Par Nicole Racine
Né le 22 juillet 1878 à Nancy (Meurthe-et-Moselle), mort le 26 septembre 1956 à Saint-Amour (Jura) ; historien, fondateur en 1929 avec Marc Bloch des Annales d’histoire économique et sociale (qui prirent le nom en 1939-1941 d’Annales d’histoire sociale, en 1942-1944 de Mélanges d’histoire sociale et en 1946 d’Annales. Économies, Sociétés, Civilisations), professeur à l’Université de Strasbourg (1919-1933), professeur au Collège de France à partir de 1933 (Chaire d’Histoire de la civilisation moderne), président du Comité de l’Encyclopédie française (1935-1939) dont le projet avait été lancé en 1932 par Anatole de Monzie, président de la Section des Sciences économiques et sociales (6e section) de l’École pratique des hautes études (1948).
Membre du « Comité de Vigilance des intellectuels antifascistes » (CVIA) fondé en mars 1934 ; de l’« Union des intellectuels français » (UDIF).
Lucien Fèvre était fils de Paul René Ferdinand Febvre, agrégé de grammaire, d’ascendance jurassienne, et de Edmondine Marie Élise Arnaud.
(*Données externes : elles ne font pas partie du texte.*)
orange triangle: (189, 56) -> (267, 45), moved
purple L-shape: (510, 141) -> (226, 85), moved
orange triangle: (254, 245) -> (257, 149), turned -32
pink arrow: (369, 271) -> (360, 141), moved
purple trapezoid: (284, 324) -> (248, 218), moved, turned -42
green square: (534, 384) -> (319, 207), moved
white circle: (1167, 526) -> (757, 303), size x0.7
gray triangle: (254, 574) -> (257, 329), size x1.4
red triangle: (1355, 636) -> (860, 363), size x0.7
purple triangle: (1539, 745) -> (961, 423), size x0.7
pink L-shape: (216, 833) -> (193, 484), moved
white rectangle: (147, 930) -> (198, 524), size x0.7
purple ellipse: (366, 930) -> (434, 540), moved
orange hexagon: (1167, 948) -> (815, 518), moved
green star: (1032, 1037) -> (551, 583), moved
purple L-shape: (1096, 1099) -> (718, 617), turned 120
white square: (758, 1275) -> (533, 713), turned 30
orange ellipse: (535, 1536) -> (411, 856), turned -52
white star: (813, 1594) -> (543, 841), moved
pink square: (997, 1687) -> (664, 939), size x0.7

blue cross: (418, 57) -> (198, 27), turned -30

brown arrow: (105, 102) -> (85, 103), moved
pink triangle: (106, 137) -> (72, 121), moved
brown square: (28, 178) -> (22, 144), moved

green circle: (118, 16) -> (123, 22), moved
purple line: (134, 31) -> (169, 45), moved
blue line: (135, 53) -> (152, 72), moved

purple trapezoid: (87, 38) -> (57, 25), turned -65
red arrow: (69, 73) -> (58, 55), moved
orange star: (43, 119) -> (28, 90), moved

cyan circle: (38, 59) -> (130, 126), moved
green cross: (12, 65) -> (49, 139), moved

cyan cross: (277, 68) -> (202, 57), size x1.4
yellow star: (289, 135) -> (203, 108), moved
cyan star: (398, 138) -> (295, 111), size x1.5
Marié avec Suzanne Dognon, agrégée de l’Université, il fut père de trois enfants.
Dans l’Avant-propos de Combats pour l’histoire, recueil d’articles publiés peu avant sa mort, Lucien Febvre dit avoir choisi ce titre pour rappeler « ce qu’il y eut toujours de militant » dans sa vie ; mais il précisait « Mes combats, certes non : je ne me suis jamais battu ni pour moi ni contre tel ou tel, pris en tant que personne. Combats pour l’histoire, oui. C’est bien pour elle que, toute ma vie, j’ai lutté ». Ainsi donc si le fondateur des « Annales » ne prit pas part à la politique active (comme l’avait fait son camarade de promotion à l’École normale supérieure Albert Thomas), ses sympathies le portaient à gauche. Dans Combats pour l’histoire, il cite parmi les maîtres qui l’ont formé entre sa quinzième et vingt-cinquième année, à côté d’Élisée Reclus, de Burckhardt, de Courajod, de Stendhal, le Jaurès de l’Histoire socialiste. Un de ses premiers articles en 1909, dans la Revue de Synthèse historique d’Henri Berr, portait sur « Proudhon et le syndicalisme contemporain » (repris dans Combats pour l’histoire).
L’historien qui présidait le Comité de l’Encyclopédie française et qui en traça le plan d’ensemble n’était pas un homme de parti ; présentant l’entreprise, il écrivait « elle entend être une « œuvre » et répétons-le avec force, qui dit œuvre dit esprit. De parti ? Non, elle n’est au service d’aucun credo, ni politique, ni philosophique, ni dogmatique ». Cependant ses travaux universitaires n’allaient pas empêcher L. Febvre de prendre place après février 1934 dans le mouvement antifasciste. C’est ainsi qu’il fut un des premiers signataires du manifeste « Aux Travailleurs » lancé le 5 mars 1934, sous le triple patronage d’Alain, de P. Rivet et de P. Langevin. Il adhéra au Comité de vigilance des intellectuels antifascistes (CVIA). En novembre 1934, il fut élu au Bureau du CVIA. S’il ne milita plus, par la suite, activement au CVIA il donna son adhésion à d’autres groupements antifascistes. Il signa l’Appel de « Paix et Démocratie » (1er juillet 1937), organisme dont le but était d’organiser, face à la propagande et à l’action fasciste, un travail pratique de documentation, d’information et de liaison internationale. Il adhéra à l’« Union des intellectuels français pour la justice, la liberté et la paix » (UDIF) fondée par des intellectuels antimunichois, comme P. Langevin, V. Basch, A. Bayet ; il signa plusieurs appels de l’UDIF au début 1939 (notamment « une demande d’enquête sur les responsabilités de M. Georges Bonnet », publié dans les Cahiers des droits de l’Homme du 15 mars 1939). Durant ces années 1934-1939 donc, L. Febvre prit part au mouvement antifasciste tout en gardant son indépendance politique et intellectuelle. Attentif aux tentatives de renouvellement méthodologique, il rendit compte dans les Annales, avec sympathie mais non sans esprit critique, des deux volumes collectifs intitulés À la lumière du marxisme (1935 et 1937) publiés par les Éditions sociales internationales (ces articles sont repris dans Combats pour l’histoire).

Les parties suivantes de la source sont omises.